Pompe hastalığı semptomları olan yenidoğanlarda aktivite neredeyse sıfırdır. Juvenil formda GAA aktivitesi %1 ile %10 arasında değişir. Erişkin formu olan hastalarda korunmuş enzim aktivitesi %5-30 arasındadır.

Pompe hastalığının yetişkin formuna sahip hastalar çoğunluktadır, yaklaşık %70'tir.

İnfantil form

Bu, hastalığın en şiddetli ve en hızlı ilerleyen klinik tablosuna sahip şeklidir. Böyle bir çocukta doğumdan hemen sonra semptomlar görülür.

Çocuk, kas hipotonisi ve güçsüzlüğü ile bir bez bebek gibidir. Aşırı derecede büyümüş bir kalp (kardiyomegali) mevcuttur ve ciddi aritmilere ve kalp yetmezliğine neden olur.

Çocukta büyümüş bir karaciğer (hepatomegali) bulabiliriz.

Bebekler yaklaşık 1 yaşına kadar solunum ve kalp yetmezliğinden ölürler.

Juvenil form

Hastalığın bu türü 1 ila 18 yaş arasında kendini gösterir. İlk belirtiler arasında yürümeye başlayan çocuğun kaba motor gelişiminin gecikmesi, örneğin yürümeye geç başlaması olabilir.

Daha sonra çocuk sakarlaşır, fiziksel efordan nefret eder ve yaşıtları kadar oynamak, koşmak veya egzersiz yapmak istemez.

Daha sonra, iskelet kaslarında, özellikle üst uzuvlarda ve gövdede hipotrofi fark edilir.

Solunum kasları da etkilenir. Bu durum, bazı hastalarda hastalığın erken belirtisi olabilen solunum yetmezliğine neden olur. Çocuk veya ergen, hafif fiziksel aktivite, konuşma ve hatta yemek yeme sırasında çoktan nefes nefese kalmıştır.

Hastalığın seyri oldukça ilerleyicidir. 1 yaş civarında hastalanan çocuklar 6 yaşına kadar solunum yetmezliğinden ölür. Hastalık daha sonra, daha büyük çocuklarda veya ergenlik döneminde gelişirse, yaklaşık 25 yaşına kadar genç yetişkinlikte hayatta kalırlar.

Yetişkin formu

Hastalığın ilk semptomları 3.-4. on yılda ortaya çıkar. Yaşam boyunca, merdiven ve yokuşlarda yürümeyi tolere edememe ve uzun süreli yürüyüş, dayanıklılık koşusu ve diğer aktiviteleri yönetememe gibi hafif semptomlar ortaya çıkabilir.

Bu belirtilere sahip çoğu kişi tıbbi yardım istemez.

Daha sonra, çıkık kürek kemikleri, skolyoz, körelmiş kaslar nedeniyle zayıflamış uzuvlar, ördek yürüyüşü, kambur sakral omurga, oturma pozisyonundan kalkmada zorluk ve daha fazlası gibi fiziksel değişiklikler fark edilir.

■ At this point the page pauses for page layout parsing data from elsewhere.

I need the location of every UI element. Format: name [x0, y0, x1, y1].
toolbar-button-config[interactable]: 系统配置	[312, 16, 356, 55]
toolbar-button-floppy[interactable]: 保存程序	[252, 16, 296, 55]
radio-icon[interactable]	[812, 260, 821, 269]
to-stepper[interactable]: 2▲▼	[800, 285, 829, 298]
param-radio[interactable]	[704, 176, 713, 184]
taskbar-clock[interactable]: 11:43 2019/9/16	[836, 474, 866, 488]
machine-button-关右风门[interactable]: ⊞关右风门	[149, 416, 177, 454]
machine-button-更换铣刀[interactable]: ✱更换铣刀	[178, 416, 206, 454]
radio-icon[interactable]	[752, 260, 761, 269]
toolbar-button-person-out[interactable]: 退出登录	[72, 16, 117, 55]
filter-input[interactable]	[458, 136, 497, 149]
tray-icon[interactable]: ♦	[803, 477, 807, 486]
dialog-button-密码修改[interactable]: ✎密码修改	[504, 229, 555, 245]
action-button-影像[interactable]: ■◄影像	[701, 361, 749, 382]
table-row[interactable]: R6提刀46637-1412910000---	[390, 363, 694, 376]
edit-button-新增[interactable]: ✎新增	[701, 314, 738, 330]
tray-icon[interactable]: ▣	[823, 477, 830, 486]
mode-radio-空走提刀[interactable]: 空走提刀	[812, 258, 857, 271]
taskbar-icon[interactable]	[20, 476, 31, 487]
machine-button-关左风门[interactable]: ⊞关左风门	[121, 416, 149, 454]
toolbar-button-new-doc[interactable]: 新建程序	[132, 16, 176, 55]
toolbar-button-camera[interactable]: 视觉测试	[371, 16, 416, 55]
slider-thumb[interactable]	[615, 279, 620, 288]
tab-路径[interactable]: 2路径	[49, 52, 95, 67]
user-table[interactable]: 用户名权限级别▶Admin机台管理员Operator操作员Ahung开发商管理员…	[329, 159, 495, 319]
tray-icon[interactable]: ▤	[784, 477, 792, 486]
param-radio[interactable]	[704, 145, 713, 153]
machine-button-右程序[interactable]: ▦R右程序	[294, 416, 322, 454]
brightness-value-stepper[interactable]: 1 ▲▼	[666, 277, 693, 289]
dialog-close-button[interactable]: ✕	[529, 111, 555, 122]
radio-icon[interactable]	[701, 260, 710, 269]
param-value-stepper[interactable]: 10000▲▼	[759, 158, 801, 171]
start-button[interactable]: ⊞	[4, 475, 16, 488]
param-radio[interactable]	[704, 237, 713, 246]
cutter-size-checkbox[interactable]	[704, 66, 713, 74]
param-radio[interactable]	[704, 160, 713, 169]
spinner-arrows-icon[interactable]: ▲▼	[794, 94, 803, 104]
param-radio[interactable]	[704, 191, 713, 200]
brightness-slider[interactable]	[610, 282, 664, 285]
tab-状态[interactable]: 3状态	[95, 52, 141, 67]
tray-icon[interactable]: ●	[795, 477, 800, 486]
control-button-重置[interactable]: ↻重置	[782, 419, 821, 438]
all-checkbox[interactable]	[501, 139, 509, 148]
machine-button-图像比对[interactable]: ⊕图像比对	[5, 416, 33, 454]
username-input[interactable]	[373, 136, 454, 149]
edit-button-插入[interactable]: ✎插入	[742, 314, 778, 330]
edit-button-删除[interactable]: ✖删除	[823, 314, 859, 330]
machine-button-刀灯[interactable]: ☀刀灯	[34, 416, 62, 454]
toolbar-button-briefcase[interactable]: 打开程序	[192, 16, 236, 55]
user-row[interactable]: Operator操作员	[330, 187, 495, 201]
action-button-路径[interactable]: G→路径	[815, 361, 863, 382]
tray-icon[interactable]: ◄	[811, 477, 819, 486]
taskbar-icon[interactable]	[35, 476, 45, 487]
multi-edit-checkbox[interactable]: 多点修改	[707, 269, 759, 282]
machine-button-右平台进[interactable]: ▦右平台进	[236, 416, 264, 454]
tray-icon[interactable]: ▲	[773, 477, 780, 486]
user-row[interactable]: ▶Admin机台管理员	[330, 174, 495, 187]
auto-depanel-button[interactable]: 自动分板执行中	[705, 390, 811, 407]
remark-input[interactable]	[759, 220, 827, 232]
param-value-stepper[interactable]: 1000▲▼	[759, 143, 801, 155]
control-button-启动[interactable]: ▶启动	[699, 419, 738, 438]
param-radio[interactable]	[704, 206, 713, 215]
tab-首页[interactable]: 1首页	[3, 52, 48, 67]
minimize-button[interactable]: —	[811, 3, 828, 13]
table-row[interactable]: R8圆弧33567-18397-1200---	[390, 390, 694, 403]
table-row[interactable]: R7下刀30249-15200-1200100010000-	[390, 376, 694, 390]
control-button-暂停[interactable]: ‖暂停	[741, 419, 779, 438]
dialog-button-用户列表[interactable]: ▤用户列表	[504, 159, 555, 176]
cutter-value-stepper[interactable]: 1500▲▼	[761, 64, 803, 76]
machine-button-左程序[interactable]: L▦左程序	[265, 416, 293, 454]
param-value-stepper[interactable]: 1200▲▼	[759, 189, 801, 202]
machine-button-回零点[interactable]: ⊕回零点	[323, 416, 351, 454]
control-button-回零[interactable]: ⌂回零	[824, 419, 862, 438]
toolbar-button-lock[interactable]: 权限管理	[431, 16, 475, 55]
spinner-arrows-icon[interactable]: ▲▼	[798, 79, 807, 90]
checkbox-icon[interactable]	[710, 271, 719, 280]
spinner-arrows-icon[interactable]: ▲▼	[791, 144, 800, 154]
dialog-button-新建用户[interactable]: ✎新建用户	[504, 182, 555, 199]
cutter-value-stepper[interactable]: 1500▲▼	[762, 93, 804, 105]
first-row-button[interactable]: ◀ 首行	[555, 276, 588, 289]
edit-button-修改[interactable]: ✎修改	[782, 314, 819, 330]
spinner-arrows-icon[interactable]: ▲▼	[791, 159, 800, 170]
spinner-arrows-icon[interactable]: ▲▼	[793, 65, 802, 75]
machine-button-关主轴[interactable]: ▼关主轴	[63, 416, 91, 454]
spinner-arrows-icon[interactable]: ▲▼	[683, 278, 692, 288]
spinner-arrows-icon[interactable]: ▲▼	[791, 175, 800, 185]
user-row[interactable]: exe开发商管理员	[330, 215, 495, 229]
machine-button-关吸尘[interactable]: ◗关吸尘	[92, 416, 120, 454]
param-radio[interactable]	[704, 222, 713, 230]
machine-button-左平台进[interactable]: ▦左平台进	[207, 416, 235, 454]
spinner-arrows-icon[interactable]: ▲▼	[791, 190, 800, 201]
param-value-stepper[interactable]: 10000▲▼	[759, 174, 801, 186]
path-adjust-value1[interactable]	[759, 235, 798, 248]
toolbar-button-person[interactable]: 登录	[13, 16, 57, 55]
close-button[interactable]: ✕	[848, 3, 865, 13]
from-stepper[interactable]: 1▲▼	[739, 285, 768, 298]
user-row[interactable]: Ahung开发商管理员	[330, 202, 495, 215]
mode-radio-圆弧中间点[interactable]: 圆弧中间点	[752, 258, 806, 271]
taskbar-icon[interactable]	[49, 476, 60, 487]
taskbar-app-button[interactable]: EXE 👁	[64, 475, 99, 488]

Hastaların yarısı sadece nefes almakta güçlük çektiklerinde doktora başvurur. Hastalar önceleri sadece hafif aktiviteler sırasında, daha sonra istirahat halindeyken de nefes nefese kalırlar.

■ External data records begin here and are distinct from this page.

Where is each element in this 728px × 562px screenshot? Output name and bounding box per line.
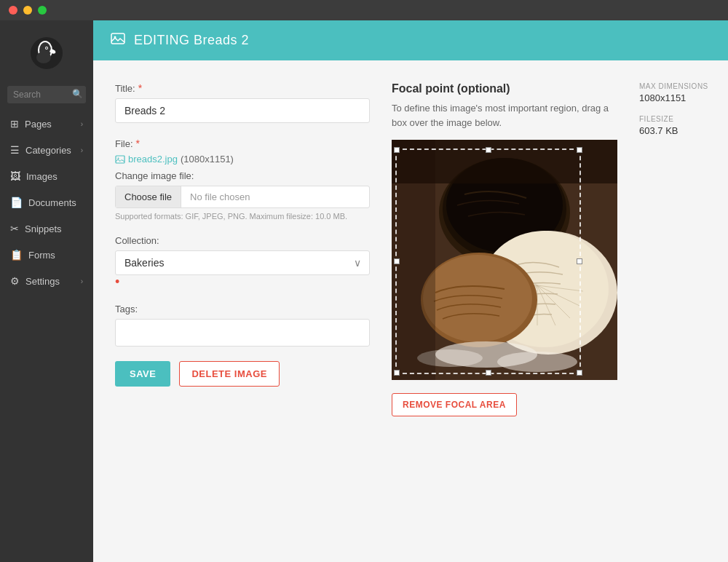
- title-input[interactable]: [115, 98, 370, 123]
- action-buttons: SAVE DELETE IMAGE: [115, 361, 370, 387]
- chevron-right-icon: ›: [81, 120, 83, 128]
- focal-handle-top-mid[interactable]: [486, 147, 491, 153]
- sidebar-item-label: Images: [26, 171, 58, 182]
- image-icon: [115, 154, 125, 165]
- focal-image-container[interactable]: [392, 140, 617, 383]
- svg-point-5: [36, 52, 51, 63]
- sidebar-item-label: Documents: [28, 197, 76, 208]
- file-dimensions: (1080x1151): [181, 154, 234, 165]
- collection-required-indicator: •: [115, 274, 119, 289]
- main-content: EDITING Breads 2 Title: * File:: [93, 20, 728, 562]
- focal-point-title: Focal point (optional): [392, 82, 617, 95]
- remove-focal-area-button[interactable]: REMOVE FOCAL AREA: [392, 393, 517, 416]
- collection-select-wrapper: Bakeries Other ∨: [115, 250, 370, 275]
- choose-file-button[interactable]: Choose file: [116, 186, 181, 207]
- images-icon: 🖼: [10, 170, 20, 182]
- dimensions-value: 1080x1151: [639, 92, 712, 103]
- chevron-right-icon: ›: [81, 277, 83, 285]
- settings-icon: ⚙: [10, 275, 20, 287]
- snippets-icon: ✂: [10, 223, 19, 234]
- sidebar-item-forms[interactable]: 📋 Forms: [0, 242, 93, 268]
- filesize-value: 603.7 KB: [639, 125, 712, 136]
- file-label: File: *: [115, 138, 370, 149]
- title-row: Title: *: [115, 82, 370, 123]
- pages-icon: ⊞: [10, 118, 19, 130]
- content-area: Title: * File: * breads2.jpg: [93, 60, 728, 562]
- filesize-section: FILESIZE 603.7 KB: [639, 115, 712, 136]
- svg-point-4: [46, 47, 47, 49]
- tags-input[interactable]: [115, 319, 370, 347]
- search-container: 🔍: [0, 86, 93, 111]
- header: EDITING Breads 2: [93, 20, 728, 60]
- sidebar-item-categories[interactable]: ☰ Categories ›: [0, 137, 93, 163]
- tags-row: Tags:: [115, 304, 370, 347]
- sidebar-item-label: Categories: [25, 145, 71, 156]
- focal-handle-mid-right[interactable]: [577, 258, 582, 264]
- maximize-button[interactable]: [38, 6, 47, 15]
- filesize-label: FILESIZE: [639, 115, 712, 123]
- supported-formats-text: Supported formats: GIF, JPEG, PNG. Maxim…: [115, 212, 370, 221]
- collection-label: Collection:: [115, 235, 370, 246]
- sidebar-item-label: Snippets: [25, 223, 62, 234]
- sidebar-item-documents[interactable]: 📄 Documents: [0, 189, 93, 215]
- meta-panel: MAX DIMENSIONS 1080x1151 FILESIZE 603.7 …: [639, 82, 712, 540]
- dimensions-section: MAX DIMENSIONS 1080x1151: [639, 82, 712, 103]
- focal-panel: Focal point (optional) To define this im…: [392, 82, 617, 540]
- app: 🔍 ⊞ Pages › ☰ Categories › 🖼 Ima: [0, 20, 728, 562]
- focal-point-description: To define this image's most important re…: [392, 101, 617, 130]
- file-input-row: Choose file No file chosen: [115, 186, 370, 208]
- sidebar-item-images[interactable]: 🖼 Images: [0, 163, 93, 189]
- titlebar: [0, 0, 728, 20]
- save-button[interactable]: SAVE: [115, 361, 170, 387]
- minimize-button[interactable]: [23, 6, 32, 15]
- title-label: Title: *: [115, 82, 370, 94]
- focal-handle-bottom-right[interactable]: [577, 370, 582, 376]
- focal-handle-bottom-mid[interactable]: [486, 370, 491, 376]
- forms-icon: 📋: [10, 249, 23, 261]
- focal-handle-top-left[interactable]: [394, 147, 400, 153]
- search-button[interactable]: 🔍: [72, 89, 83, 99]
- page-title: EDITING Breads 2: [134, 33, 249, 48]
- sidebar-nav: ⊞ Pages › ☰ Categories › 🖼 Images: [0, 111, 93, 562]
- chevron-right-icon: ›: [81, 146, 83, 154]
- sidebar-item-label: Forms: [28, 250, 55, 261]
- focal-handle-mid-left[interactable]: [394, 258, 400, 264]
- file-link[interactable]: breads2.jpg (1080x1151): [115, 154, 370, 165]
- header-image-icon: [111, 31, 125, 50]
- focal-handle-bottom-left[interactable]: [394, 370, 400, 376]
- sidebar-item-pages[interactable]: ⊞ Pages ›: [0, 111, 93, 137]
- focal-handle-top-right[interactable]: [577, 147, 582, 153]
- svg-rect-6: [111, 33, 124, 44]
- close-button[interactable]: [9, 6, 17, 15]
- focal-area-box[interactable]: [395, 149, 581, 374]
- change-file-label: Change image file:: [115, 170, 370, 181]
- bird-logo: [29, 36, 64, 71]
- tags-label: Tags:: [115, 304, 370, 314]
- delete-image-button[interactable]: DELETE IMAGE: [179, 361, 280, 387]
- svg-rect-8: [116, 156, 124, 163]
- sidebar: 🔍 ⊞ Pages › ☰ Categories › 🖼 Ima: [0, 20, 93, 562]
- file-row: File: * breads2.jpg (1080x1151) Change i…: [115, 138, 370, 221]
- categories-icon: ☰: [10, 144, 20, 156]
- sidebar-item-label: Settings: [25, 276, 60, 287]
- file-link-container: breads2.jpg (1080x1151): [115, 154, 370, 165]
- sidebar-item-snippets[interactable]: ✂ Snippets: [0, 215, 93, 242]
- dimensions-label: MAX DIMENSIONS: [639, 82, 712, 90]
- file-required: *: [136, 138, 140, 149]
- documents-icon: 📄: [10, 197, 23, 208]
- no-file-text: No file chosen: [181, 186, 369, 207]
- collection-row: Collection: Bakeries Other ∨ •: [115, 235, 370, 289]
- sidebar-item-label: Pages: [25, 119, 52, 130]
- collection-select[interactable]: Bakeries Other: [115, 250, 370, 275]
- svg-point-9: [118, 157, 119, 159]
- logo: [0, 20, 93, 86]
- sidebar-item-settings[interactable]: ⚙ Settings ›: [0, 268, 93, 294]
- form-panel: Title: * File: * breads2.jpg: [115, 82, 370, 540]
- title-required: *: [138, 82, 142, 94]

Bu formda kalp tutulumu sadece hafiftir veya hiç yoktur.

Pompe hastalığı olan hastaların en sık karşılaştığı zorluklar:

  • Merdiven ve yokuş çıkamama.
  • Sandalyeden kalkarken güçsüzlük
  • ördek veya miyop yürüyüşü olarak da adlandırılan dengesiz yürüyüş
  • yürürken tökezleme ve sık sık düşme
  • kolları başın üzerine kaldırmada güçsüzlük, saç tararken ve yıkarken elleri tutamama
  • çalıştırırken sorunlar
  • kas ağrısı ve kramplar
  • çıkıntılı kürek kemikleri
  • omurga skolyozu
  • fiziksel aktivite ve egzersiz sırasında hızlı nefes darlığı
  • uyku sırasında nefes almada zorluk, uyku apnesi
  • tekrarlayan üst solunum yolu enfeksiyonları
  • baş ağrısı ile uyanmak
  • belirgin gündüz yorgunluğu
  • çiğneme sırasında çiğneme kaslarının zayıflığı, yiyecekleri yutmada zorluk
  • sakar dil
  • konuşma bozukluğu
  • gastroözofageal reflü

Tanılama

Klinik tablo

Pompe hastalığının teşhisinde hastalığın karakteristik klinik tablosu belirleyicidir. Bebeklerde belirtiler hemen ortaya çıkar. Yaygın kas güçsüzlüğü ve düşük kas tonusu hastalığa dikkat çeken başlıca belirtilerdir.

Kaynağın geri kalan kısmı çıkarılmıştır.